Give the lines below again, exactly as they stand, and leave out the images.

[Data extract Boundary: Start]

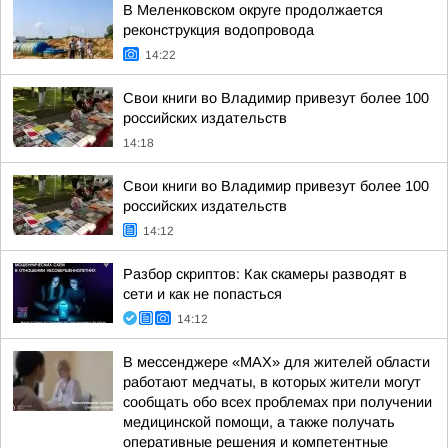
В Меленковском округе продолжается
реконструкция водопровода
14:22
Свои книги во Владимир привезут более 100
российских издательств
14:18
Свои книги во Владимир привезут более 100
российских издательств
14:12
Разбор скриптов: Как скамеры разводят в
сети и как не попасться
14:12
В мессенджере «MAX» для жителей области
работают медчаты, в которых жители могут
сообщать обо всех проблемах при получении
медицинской помощи, а также получать
оперативные решения и компетентные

[Data extract Boundary: End]

## Result of this task
В Меленковском округе продолжается
реконструкция водопровода
14:22
Свои книги во Владимир привезут более 100
российских издательств
14:18
Свои книги во Владимир привезут более 100
российских издательств
14:12
Разбор скриптов: Как скамеры разводят в
сети и как не попасться
14:12
В мессенджере «MAX» для жителей области
работают медчаты, в которых жители могут
сообщать обо всех проблемах при получении
медицинской помощи, а также получать
оперативные решения и компетентные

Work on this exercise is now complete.